Non si arresta il fenomeno delle zoomafie in Italia. Dal rapporto annuale stilato dalla Lav, Lega anti vivisezione, emergono dati significativi sulla diffusione dei crimini contro gli animali nel nostro paese. Pur essendo in flessione il totale dei reati è in forte crescita il numero delle persone indagate, una discrepanza che mostra in modo immediato l’aumento di crimini commessi da gruppi organizzati e dunque realizzati in concorso. E tra gli attori criminali attivi in questo ambito vi è anche la criminalità mafiosa. «Alle mafie questi reati piacciono molto - ha commentato alla presentazione del rapporto il presidente della Fondazione Antonino Caponnetto, Salvatore Calleri - perché guadagnano molto rischiando pochissimo».

I dati

I numeri diffusi dalla Lav, dunque, sembrano indicare un’attenzione criminale ancora alta per i crimini contro gli animali. Stando ai dati forniti dalle procure all’associazione, nel corso del 2024 si sono aperti in media 22 nuovi fascicoli al giorno per reati contro gli animali, con circa 14 persone indagate. Numeri che, rapportati alla popolazione, fanno emergere un quadro allarmante: 13,85 procedimenti e 8,36 indagati ogni 100.000 abitanti. Ma si tratta di numeri che raccontano solo in parte la reale portata del maltrattamento animale, spesso sommerso e poco denunciato. «Le varie indagini - spiega Ciro Troiano della Lav - hanno fatto emergere una realtà articolata. Parliamo di vere associazioni per delinquete che fanno uso di modalità operative particolarmente sofisticate e che sono diramate su tutto il territorio nazionale».

Ed infatti nessuna regione appare immune ai reati contro gli animali. A livello territoriale, la procura di Brescia si conferma la più attiva con 265 procedimenti e 219 indagati, complice l’altissima incidenza dei reati contro la fauna selvatica, che da soli rappresentano oltre il 50 per cento dei procedimenti locali. Seguono Catania (178 procedimenti), Bergamo (173), Trento (170), Roma (163) e Milano (155).

Per quanto riguarda la tipologia di crimini, il reato più contestato è quello di uccisione di animali, con 2.319 procedimenti (33,58 per cento del totale) e 558 indagati. Ma oltre l’83 per cento delle denunce riguarda soggetti ignoti. Segue il maltrattamento, al 33,41 per cento con 1.506 indagati, in aumento dell’11,13 per cento rispetto all’anno precedente. L’abbandono o la detenzione in condizioni incompatibili con la natura degli animali rappresenta il 16,65 per cento dei procedimenti (1.150 casi), con una crescita significativa degli indagati (+20,42 per cento).

L’allarme social

Oltre ai dati dal report emerge però anche un allarme importante: sul web, la violenza sugli animali è diventata spettacolo. Una deriva che trasforma il dolore in contenuto virale, alimentando un mercato oscuro fatto di visualizzazioni, scommesse e perversioni. Sempre più spesso, atti di maltrattamento vengono filmati e diffusi online per guadagnare visibilità o suscitare reazioni estreme. E la rete, in particolare i social, amplifica questa crudeltà, creando effetti emulativi e normalizzando l’orrore. «Sono spesso ragazzini a scambiarsi immagini più terribili - spiega Troiano - e questo incide sulla loro psicologia portando ad una assuefazione e normalizzazione di cose atroci».

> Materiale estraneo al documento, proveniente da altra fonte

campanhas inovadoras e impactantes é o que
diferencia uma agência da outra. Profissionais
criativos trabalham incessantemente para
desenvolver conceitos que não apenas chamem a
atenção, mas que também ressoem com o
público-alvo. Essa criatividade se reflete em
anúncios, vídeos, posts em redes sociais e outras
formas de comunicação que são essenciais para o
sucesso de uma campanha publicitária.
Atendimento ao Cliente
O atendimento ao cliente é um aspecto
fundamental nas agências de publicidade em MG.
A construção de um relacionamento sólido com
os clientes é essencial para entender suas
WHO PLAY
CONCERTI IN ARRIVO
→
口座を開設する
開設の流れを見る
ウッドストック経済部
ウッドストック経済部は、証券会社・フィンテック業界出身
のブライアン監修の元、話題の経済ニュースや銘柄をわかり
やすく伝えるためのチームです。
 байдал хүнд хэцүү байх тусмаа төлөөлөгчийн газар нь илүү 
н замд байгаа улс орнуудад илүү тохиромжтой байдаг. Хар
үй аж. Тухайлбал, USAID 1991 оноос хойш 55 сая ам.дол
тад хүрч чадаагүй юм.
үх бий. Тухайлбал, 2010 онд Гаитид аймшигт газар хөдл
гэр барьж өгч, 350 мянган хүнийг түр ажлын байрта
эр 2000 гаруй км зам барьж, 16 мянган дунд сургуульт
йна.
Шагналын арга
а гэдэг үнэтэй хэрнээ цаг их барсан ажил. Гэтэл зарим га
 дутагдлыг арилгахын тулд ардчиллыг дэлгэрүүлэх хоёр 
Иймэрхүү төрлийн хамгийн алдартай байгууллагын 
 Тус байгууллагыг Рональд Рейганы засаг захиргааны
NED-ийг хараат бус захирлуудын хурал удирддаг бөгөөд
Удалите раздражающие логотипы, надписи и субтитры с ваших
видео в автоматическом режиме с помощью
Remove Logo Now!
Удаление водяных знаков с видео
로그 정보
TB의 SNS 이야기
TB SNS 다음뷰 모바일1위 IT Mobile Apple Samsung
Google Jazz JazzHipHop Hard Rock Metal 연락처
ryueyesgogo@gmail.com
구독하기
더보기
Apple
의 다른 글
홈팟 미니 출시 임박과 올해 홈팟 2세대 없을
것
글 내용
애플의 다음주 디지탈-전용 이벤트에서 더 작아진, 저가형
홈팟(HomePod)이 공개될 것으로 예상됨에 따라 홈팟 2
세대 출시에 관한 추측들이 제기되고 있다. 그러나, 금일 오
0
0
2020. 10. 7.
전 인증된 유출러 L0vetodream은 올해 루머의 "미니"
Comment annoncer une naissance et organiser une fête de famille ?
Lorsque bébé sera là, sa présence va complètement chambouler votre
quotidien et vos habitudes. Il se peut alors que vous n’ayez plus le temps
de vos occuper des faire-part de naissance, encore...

I contenuti condivisi includono pratiche inimmaginabili: animali dati alle fiamme, lanciati da balconi, seviziati con ferocia gratuita. In altri casi si tratta di video costruiti per nicchie specifiche, come il crush fetish, in cui piccoli animali vengono schiacciati sotto i piedi, spesso di donne, per soddisfare fantasie sadiche. O ancora si organizzano combattimenti in diretta: vere e proprie arene digitali dove si scommette, si commenta, si gode della violenza.

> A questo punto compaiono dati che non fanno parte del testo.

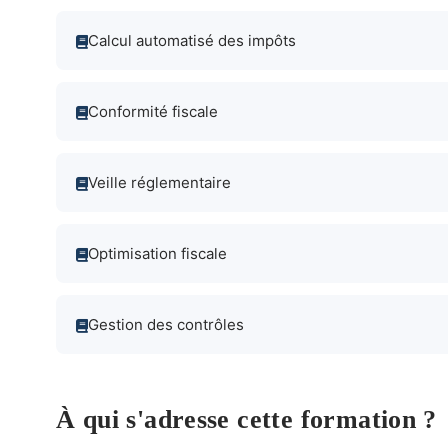
Calcul automatisé des impôts
Conformité fiscale
Veille réglementaire
Optimisation fiscale
Gestion des contrôles
À qui s'adresse cette formation ?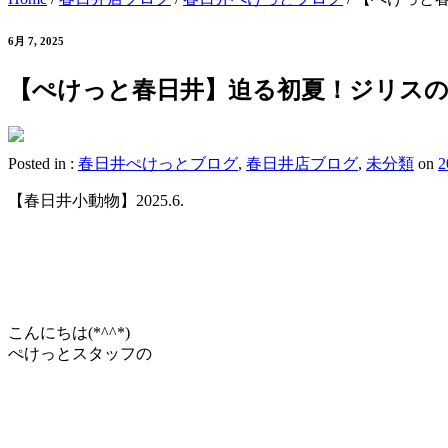
6月 7, 2025
【ぺけっと春日井】迫る初夏！ジリスの
Posted in :
春日井ぺけっとブログ
,
春日井店ブログ
,
未分類
on
【春日井小動物】2025.6.
こんにちは(*^^*)
ぺけっとスタッフの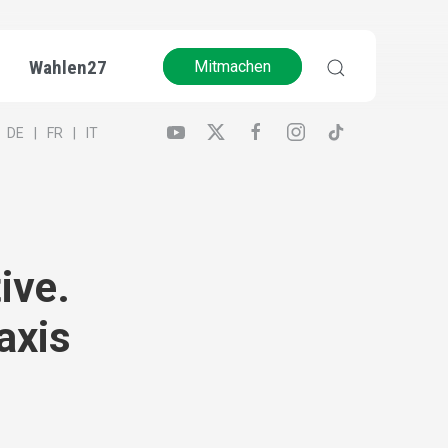
Wahlen27
Mitmachen
DE
FR
IT
ive.
axis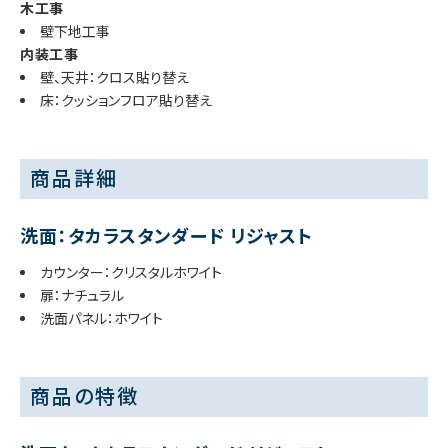
木工事
壁下地工事
内装工事
壁、天井：クロス貼り替え
床：クッションフロア貼り替え
商品詳細
洗面：タカラスタンダード リジャスト
カウンター：クリスタルホワイト
扉：ナチュラル
洗面パネル：ホワイト
商品の特徴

Da Facebook a Telegram, tutti i social sono stati usati per coordinare corse clandestine di cavalli, traffici illegali, compravendita di cuccioli, promozione di attività vietate. Gruppi chiusi, protetti da pseudonimi e crittografie che rendono difficile l’intervento delle autorità. E nel 2019, la scoperta della chat “The Shoah Party”, un canale Telegram con centinaia di video di torture su animali con utenti da tutto il mondo, ha mostrato la portata transnazionale del fenomeno. Un mondo parallelo dove la brutalità è merce, scambio, linguaggio comune.

Le denunce sono rare, spesso ostacolate dal timore o dalla convinzione che “è solo internet”. Ma la violenza digitale ha conseguenze reali. E la sua viralità, invece di innescare indignazione, può anestetizzare l’empatia e alimentare un ciclo infinito di crudeltà.